La guerra civil en Siria, alimentada desde el exterior, tiene en jaque al régimen del presidente Bachar el Asad, pero su principal víctima es la población civil.
Como lo hemos visto en los últimos años en varias naciones del mundo, los bandos en conflicto dicen actuar en defensa de la ley, de la Constitución, de la soberanía, de la libertad, de la democracia, de Dios, de los pueblos o contra regímenes dictatoriales, peligrosos y represores, pero en conclusión se trata de mantenerse en el poder o expulsar de él a un régimen hostil o simplemente desobediente a los mandatos de los centros del poder mundial.
Así nos lo recuerdan los millones de civiles muertos o lisiados; que perdieron sus propiedades, negocios, empleos; que debieron huir de sus países o que hoy viven en peores o iguales condiciones que cuando gobernaban los regímenes derrocados en Irak, Afganistán y Libia.
En los casos de Libia y ahora de Siria, las guerras civiles promovidas, apoyadas y financiadas por las potencias occidentales son una desviación de la “Primavera Árabe”, la rebelión pacífica de los pueblos de varios países del Medio Oriente y del norte de África que puso fin a viejas dictaduras como la de Túnez y Egipto, y lucha por cambios en otras que como las de Arabia Saudita y Bahréin, que en vez de presiones reciben el apoyo de los países más poderosos de la tierra.
Mientras, después de todo el sufrimiento, los iraquíes y los libios, siguen siendo víctimas de la violencia, la falta de libertad y las violaciones de los derechos humanos, la población civil de la ciudad siria de Alepo —unos escapando y otros paralizados por el pánico y sus circunstancias personales— está a la espera de una batalla decisiva entre el gobierno y los rebeldes, entre los que, como ya había ocurrido en Irak y Libia, tampoco faltan los extremistas musulmanes.

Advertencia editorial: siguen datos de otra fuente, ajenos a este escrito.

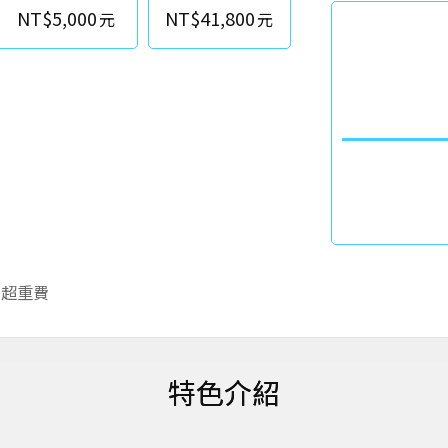
NT$5,000
NT$41,800
李超重費
特色介紹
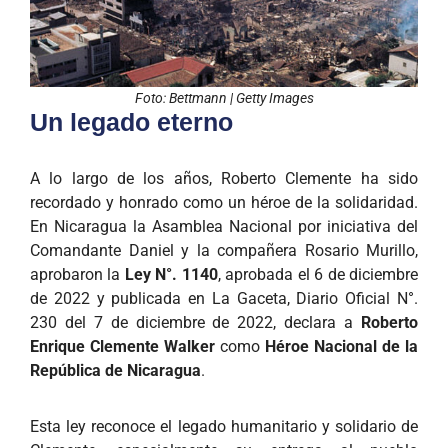
Foto: Bettmann | Getty Images
Un legado eterno
A lo largo de los años, Roberto Clemente ha sido
recordado y honrado como un héroe de la solidaridad.
En Nicaragua la Asamblea Nacional por iniciativa del
Comandante Daniel y la compañera Rosario Murillo,
aprobaron la
Ley N°. 1140
, aprobada el 6 de diciembre
de 2022 y publicada en La Gaceta, Diario Oficial N°.
230 del 7 de diciembre de 2022, declara a
Roberto
Enrique Clemente Walker
como
Héroe Nacional de la
República de Nicaragua
.
Esta ley reconoce el legado humanitario y solidario de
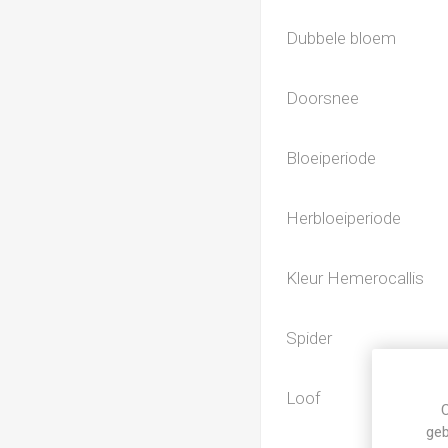
Dubbele bloem
Doorsnee
Bloeiperiode
Herbloeiperiode
Kleur Hemerocallis
Spider
Loof
C
geb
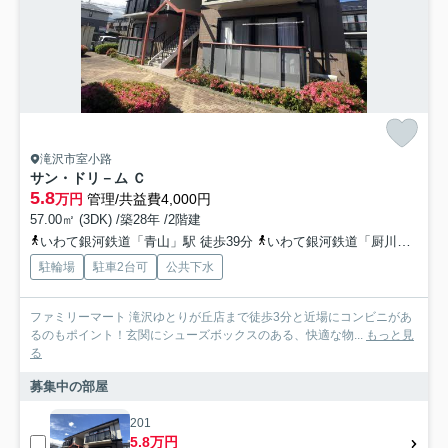
滝沢市室小路
サン・ドリ－ム Ｃ
5.8
万円
管理/共益費4,000円
57.00㎡ (3DK) /築28年 /2階建
いわて銀河鉄道「青山」駅 徒歩39分
いわて銀河鉄道「厨川」駅 徒歩48分
駐輪場
駐車2台可
公共下水
ファミリーマート 滝沢ゆとりが丘店まで徒歩3分と近場にコンビニがあ
るのもポイント！玄関にシューズボックスのある、快適な物...
もっと見
る
募集中の部屋
201
5.8万円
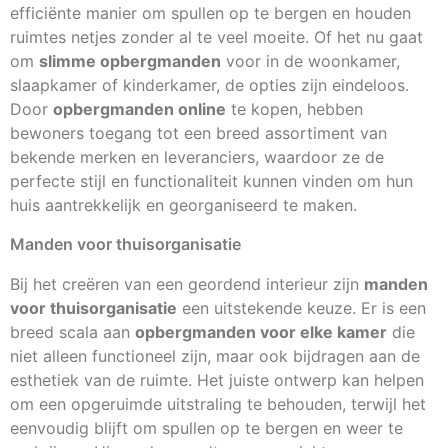
efficiënte manier om spullen op te bergen en houden
ruimtes netjes zonder al te veel moeite. Of het nu gaat
om
slimme opbergmanden
voor in de woonkamer,
slaapkamer of kinderkamer, de opties zijn eindeloos.
Door
opbergmanden online
te kopen, hebben
bewoners toegang tot een breed assortiment van
bekende merken en leveranciers, waardoor ze de
perfecte stijl en functionaliteit kunnen vinden om hun
huis aantrekkelijk en georganiseerd te maken.
Manden voor thuisorganisatie
Bij het creëren van een geordend interieur zijn
manden
voor thuisorganisatie
een uitstekende keuze. Er is een
breed scala aan
opbergmanden voor elke kamer
die
niet alleen functioneel zijn, maar ook bijdragen aan de
esthetiek van de ruimte. Het juiste ontwerp kan helpen
om een opgeruimde uitstraling te behouden, terwijl het
eenvoudig blijft om spullen op te bergen en weer te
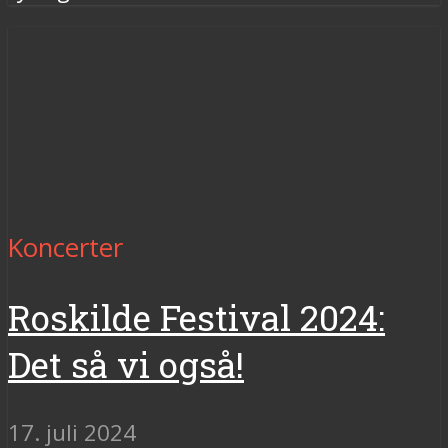
Koncerter
Roskilde Festival 2024:
Det så vi også!
17. juli 2024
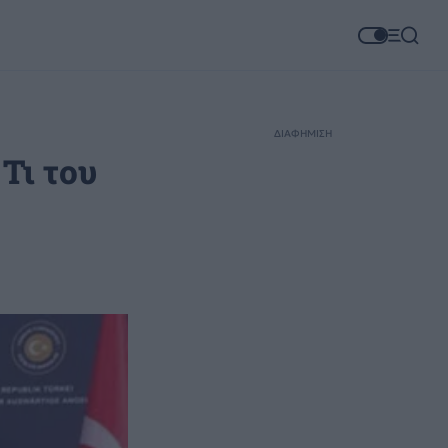
ΔΙΑΦΗΜΙΣΗ
Τι του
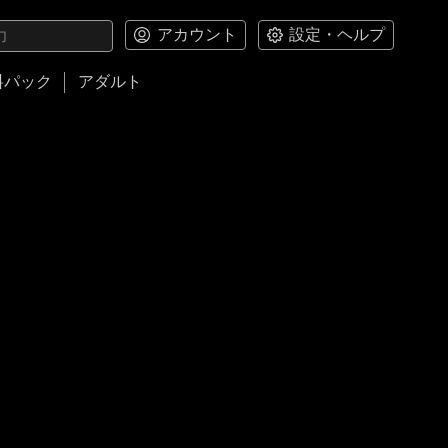
アカウント
設定・ヘルプ
料パック
アダルト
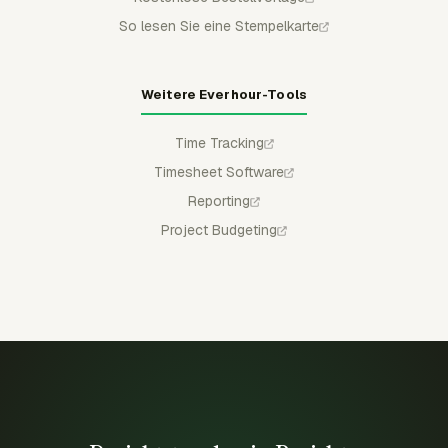
So lesen Sie eine Stempelkarte
Weitere Everhour-Tools
Time Tracking
Timesheet Software
Reporting
Project Budgeting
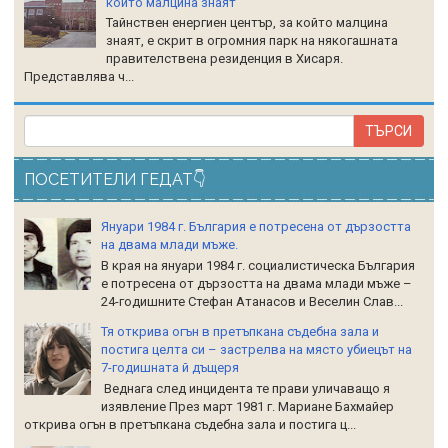
който малцина знаят
Тайнствен енергиен център, за който малцина
знаят, е скрит в огромния парк на някогашната
правителствена резиденция в Хисаря.
Представлява ч...
ПОСЕТИТЕЛИ ГЕДАТ👇
Януари 1984 г. България е потресена от дързостта
на двама млади мъже.
В края на януари 1984 г. социалистическа България
е потресена от дързостта на двама млади мъже –
24-годишните Стефан Атанасов и Веселин Слав...
Тя открива огън в претъпкана съдебна зала и
постига целта си – застрелва на място убиецът на
7-годишната й дъщеря
Веднага след инцидента те прави уличаващо я
изявление През март 1981 г. Мариане Бахмайер
открива огън в претъпкана съдебна зала и постига ц...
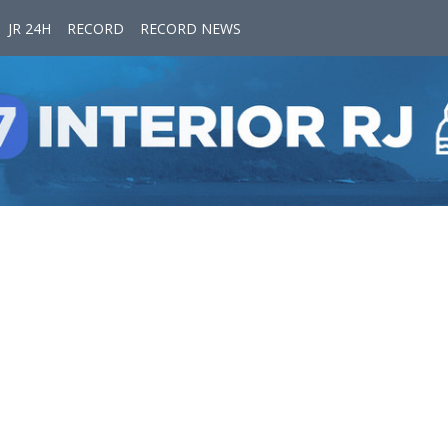
JR 24H
RECORD
RECORD NEWS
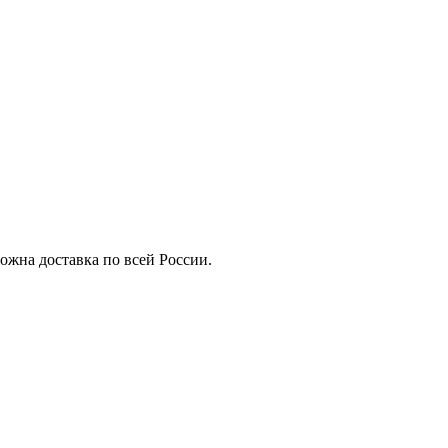
ожна доставка по всей России.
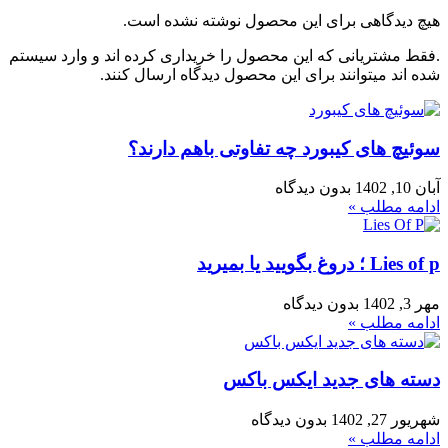
هیچ دیدگاهی برای این محصول نوشته نشده است.
.فقط مشتریانی که این محصول را خریداری کرده اند و وارد سیستم
شده اند میتوانند برای این محصول دیدگاه ارسال کنند.
سوئیچ های کیبورد چه تفاوتی باهم دارند؟
آبان 10, 1402
بدون دیدگاه
ادامه مطلب »
Lies of p ؛ دروغ بگویید یا بمیرید
مهر 3, 1402
بدون دیدگاه
ادامه مطلب »
دسته های جدید ایکس باکس
شهریور 27, 1402
بدون دیدگاه
ادامه مطلب »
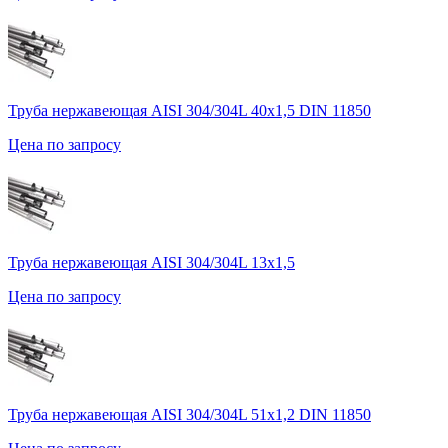
Труба нержавеющая AISI 304/304L 40х1,5 DIN 11850
Цена по запросу
Труба нержавеющая AISI 304/304L 13х1,5
Цена по запросу
Труба нержавеющая AISI 304/304L 51х1,2 DIN 11850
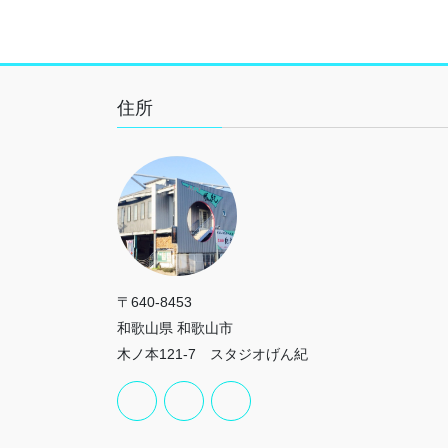
住所
〒640-8453
和歌山県 和歌山市
木ノ本121-7 スタジオげん紀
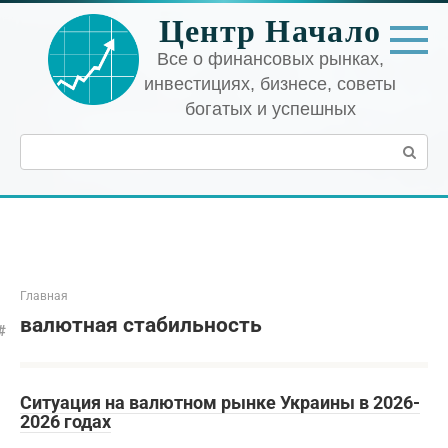
Перейти
Центр Начало
к
контенту
Все о финансовых рынках,
инвестициях, бизнесе, советы
богатых и успешных
Поиск:
Главная
валютная стабильность
Ситуация на валютном рынке Украины в 2026-
2026 годах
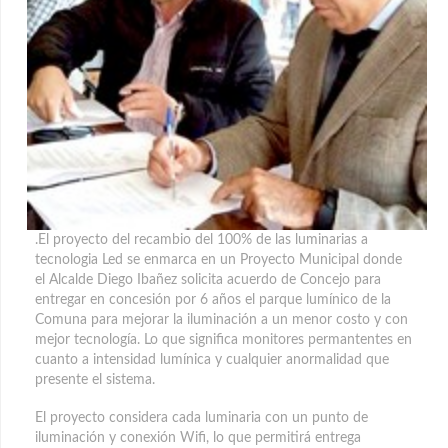
.El proyecto del recambio del 100% de las luminarias a
tecnologia Led se enmarca en un Proyecto Municipal donde
el Alcalde Diego Ibañez solicita acuerdo de Concejo para
entregar en concesión por 6 años el parque lumínico de la
Comuna para mejorar la iluminación a un menor costo y con
mejor tecnología. Lo que significa monitores permantentes en
cuanto a intensidad lumínica y cualquier anormalidad que
presente el sistema.
El proyecto considera cada luminaria con un punto de
iluminación y conexión Wifi, lo que permitirá entrega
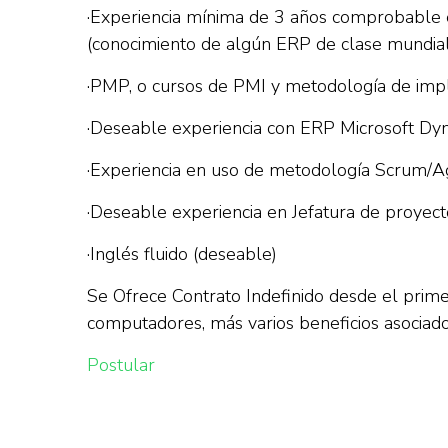
·Experiencia mínima de 3 años comprobable e
(conocimiento de algún ERP de clase mundial 
·PMP, o cursos de PMI y metodología de im
·Deseable experiencia con ERP Microsoft Dy
·Experiencia en uso de metodología Scrum/A
·Deseable experiencia en Jefatura de proyec
·Inglés fluido (deseable)
Se Ofrece Contrato Indefinido desde el prim
computadores, más varios beneficios asociado
Postular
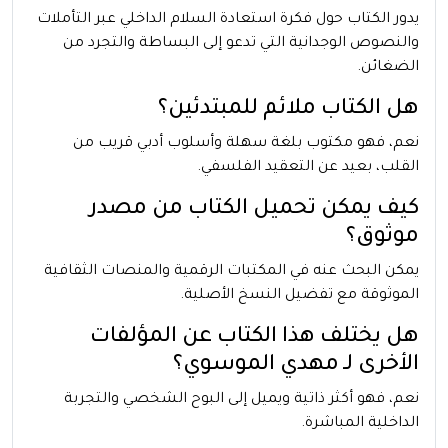
يدور الكتاب حول فكرة استعادة السلام الداخلي عبر التأملات
والنصوص الوجدانية التي تدعو إلى البساطة والتجرد من
الضغائن.
هل الكتاب ملائم للمبتدئين؟
نعم، فهو مكتوب بلغة سهلة وأسلوب أدبي قريب من
القلب، بعيد عن التعقيد الفلسفي.
كيف يمكن تحميل الكتاب من مصدر
موثوق؟
يمكن البحث عنه في المكتبات الرقمية والمنصات الثقافية
الموثوقة مع تفضيل النسخ الأصلية.
هل يختلف هذا الكتاب عن المؤلفات
الأخرى لـ مهدي الموسوي؟
نعم، فهو أكثر ذاتية ويميل إلى البوح الشخصي والتجربة
الداخلية المباشرة.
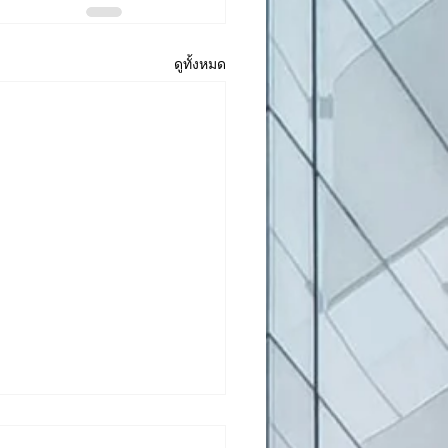
ดูทั้งหมด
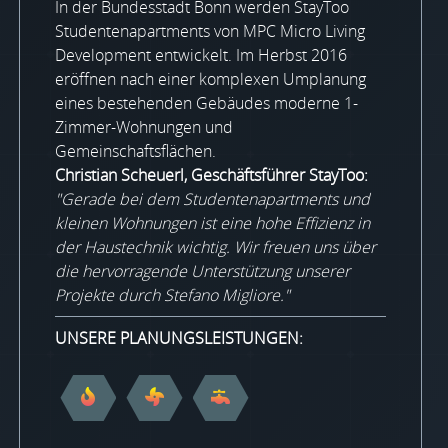
In der Bundesstadt Bonn werden StayToo
Studentenapartments von MPC Micro Living
Development entwickelt. Im Herbst 2016
eröffnen nach einer komplexen Umplanung
eines bestehenden Gebäudes moderne 1-
Zimmer-Wohnungen und
Gemeinschaftsflächen.
Christian Scheuerl, Geschäftsführer StayToo:
"Gerade bei dem Studentenapartments und
kleinen Wohnungen ist eine hohe Effizienz in
der Haustechnik wichtig. Wir freuen uns über
die hervorragende Unterstützung unserer
Projekte durch Stefano Migliore."
UNSERE PLANUNGSLEISTUNGEN:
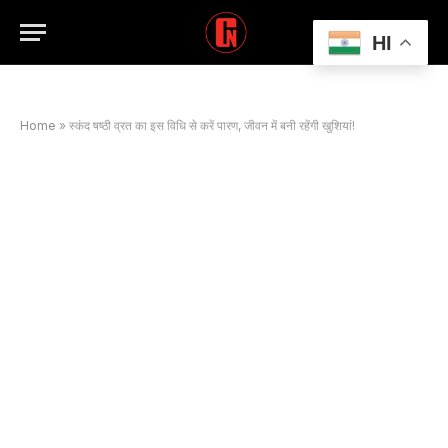
HI
Home
»
स्कंद षष्ठी व्रत का इस विधि से करें पारण, जीवन में बनी रहेंगी खुशियां!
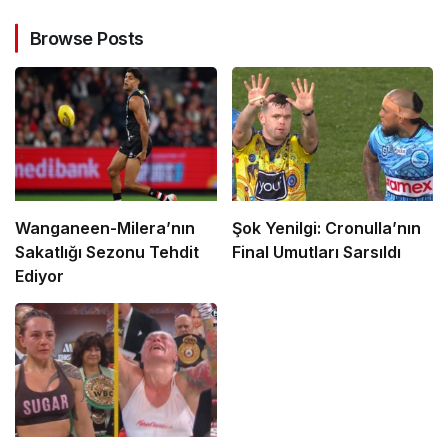
Browse Posts
Wanganeen-Milera’nın
Şok Yenilgi: Cronulla’nın
Sakatlığı Sezonu Tehdit
Final Umutları Sarsıldı
Ediyor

Pero en nuestra América se está observando en estos precisos momentos un ejemplo de población civil cansada y dispuesta a actuar para no seguir siendo víctima de los guerreristas. Quizás esto sea posible porque allí todavía no llegan los grandes intereses internacionales.
Se trata de los indígenas del norte del Cauca (suroeste de Colombia) que han decidido expulsar de sus territorios ancestrales tanto a las guerrillas de las FARC como a las tropas del gobierno, cuyos enfrentamientos les han dejado luto, destrucción y muerte.
La intervención de la comunidad internacional en los conflictos del mundo debiera ser para ayudar a las víctimas y no para estimular más a los guerreristas.